When to call the doctor

These are instances when you should call your health care provider about a fever in your child:

  • If a child younger than age 3 months has a rectal or tympanic temperature above 100.4° F (38° C)

  • If an older infant or child repeatedly has a temperature of 104° F (40° C) or higher

Parents should call for any fever in a child who is lethargic, looks ill, or isn't responsive.

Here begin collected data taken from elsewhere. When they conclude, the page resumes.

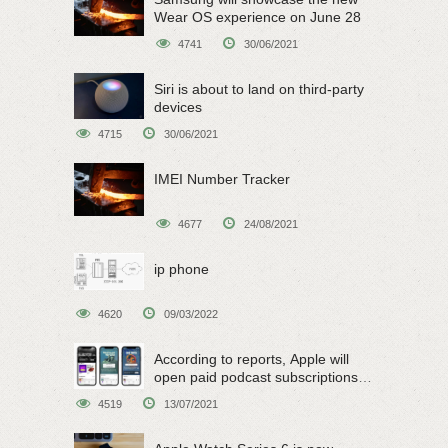
Wear OS experience on June 28
4741
30/06/2021
Siri is about to land on third-party
devices
4715
30/06/2021
IMEI Number Tracker
4677
24/08/2021
ip phone
4620
09/03/2022
According to reports, Apple will
open paid podcast subscriptions
on June 15
4519
13/07/2021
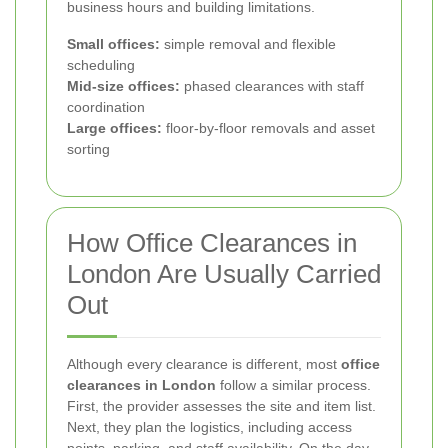
business hours and building limitations.
Small offices:
simple removal and flexible
scheduling
Mid-size offices:
phased clearances with staff
coordination
Large offices:
floor-by-floor removals and asset
sorting
How Office Clearances in
London Are Usually Carried
Out
Although every clearance is different, most
office
clearances in London
follow a similar process.
First, the provider assesses the site and item list.
Next, they plan the logistics, including access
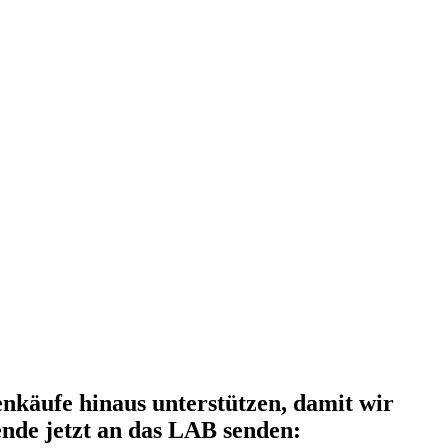
käufe hinaus unterstützen, damit wir
nde jetzt an das LAB senden:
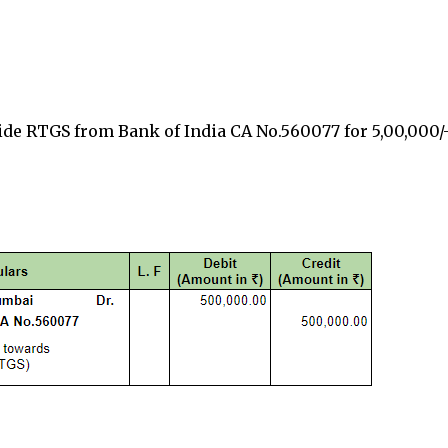
vide RTGS from
Bank of India CA No.560077
for
₹5,00,000/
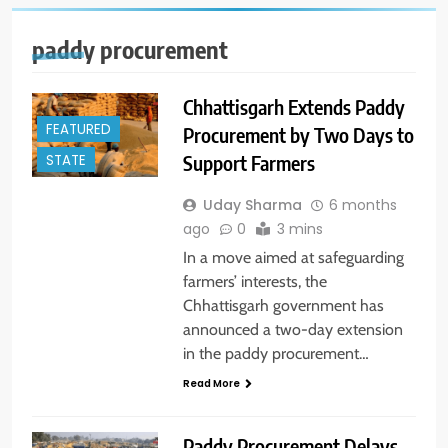
paddy procurement
Chhattisgarh Extends Paddy
FEATURED
Procurement by Two Days to
Support Farmers
STATE
Uday Sharma
6 months
ago
0
3 mins
In a move aimed at safeguarding
farmers’ interests, the
Chhattisgarh government has
announced a two-day extension
in the paddy procurement…
Read More
Paddy Procurement Delays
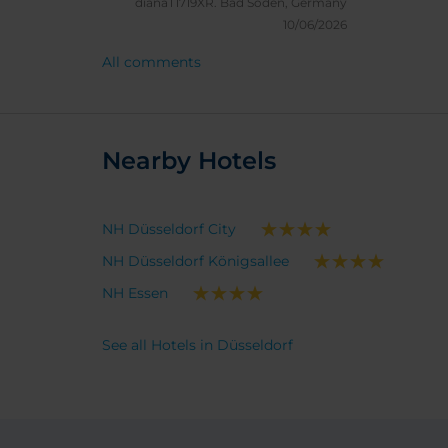
dianaT1719XR.
Bad Soden, Germany
super 
10/06/2026
pillows.
All comments
check 
a probl
last t
Nearby Hotels
NH Düsseldorf City
NH Düsseldorf Königsallee
NH Essen
See all Hotels in Düsseldorf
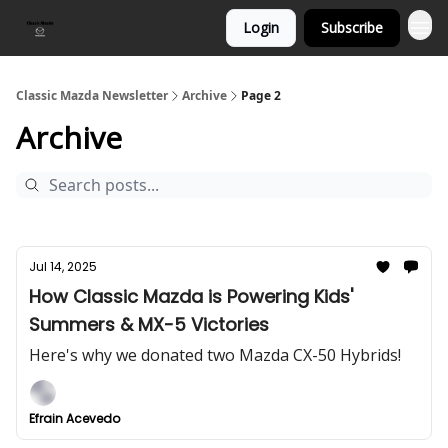
Login
Subscribe
Classic Mazda Newsletter
Archive
Page 2
Archive
Jul 14, 2025
How Classic Mazda is Powering Kids'
Summers & MX-5 Victories
Here's why we donated two Mazda CX-50 Hybrids!
Efrain Acevedo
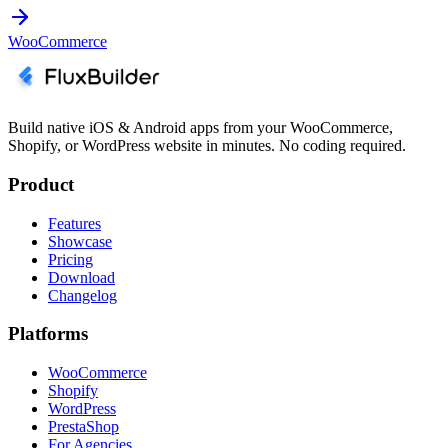
WooCommerce
Build native iOS & Android apps from your WooCommerce,
Shopify, or WordPress website in minutes. No coding required.
Product
Features
Showcase
Pricing
Download
Changelog
Platforms
WooCommerce
Shopify
WordPress
PrestaShop
For Agencies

When you call the doctor, report the actual reading on the thermometer and say where the temperature was taken. Was it in the ear, the underarm, the forehead, or the rectum? Be prepared to tell your doctor about any symptoms or signs that your child may have. Try to stay relaxed, listen to his or her questions and answer them as accurately as possible.

How to treat it

Fever is part of the body’s natural immune response. It actually helps fight infection. But a fever can make an infant or child fussy and uncomfortable. You may wish to treat the fever with acetaminophen or ibuprofen. Follow the package instructions carefully or the dosing instructions given to you by your health care provider. When given correctly, these medications usually will make the fever go down, although it may not return to normal. If a temperature doesn't respond to fever medication, this doesn't mean that a child is more seriously ill. If the fever does come down, expect it to rise again in about 3 to 4 hours, as the medicine wears off. Give a second dose after 4 to 6 hours, if needed.

Before giving your child medicine, make sure he or she is not dressed too warmly. Loose, comfortable clothing is best. A lukewarm bath may also help your child feel better. Avoid making your child cold, such as with a cold bath or ice packs. This will make him or her shiver and can actually make the temperature go higher. Alcohol baths or wipes should also never be used because the alcohol can be absorbed through the skin and cause serious illness.

While fever itself is not dangerous, it can cause dehydration. Make sure your child is drinking plenty of fluids. If you have any concerns about how your child's fever and symptoms, speak with your child’s doctor.